Copy, without any change, the lines from the one that holds "ثر با صنایع بزرگ، بستر" through the final line of the material below.

■ ■ ■

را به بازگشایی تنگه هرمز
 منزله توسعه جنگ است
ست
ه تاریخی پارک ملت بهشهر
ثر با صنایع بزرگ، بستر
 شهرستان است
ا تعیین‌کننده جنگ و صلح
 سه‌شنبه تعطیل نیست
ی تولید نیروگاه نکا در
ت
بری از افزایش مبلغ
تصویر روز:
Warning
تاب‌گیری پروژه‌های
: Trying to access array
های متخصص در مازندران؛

■ ■ ■

» Exercise response:
ثر با صنایع بزرگ، بستر
 شهرستان است
ا تعیین‌کننده جنگ و صلح
 سه‌شنبه تعطیل نیست
ی تولید نیروگاه نکا در
ت
بری از افزایش مبلغ
تصویر روز:
Warning
تاب‌گیری پروژه‌های
: Trying to access array
های متخصص در مازندران؛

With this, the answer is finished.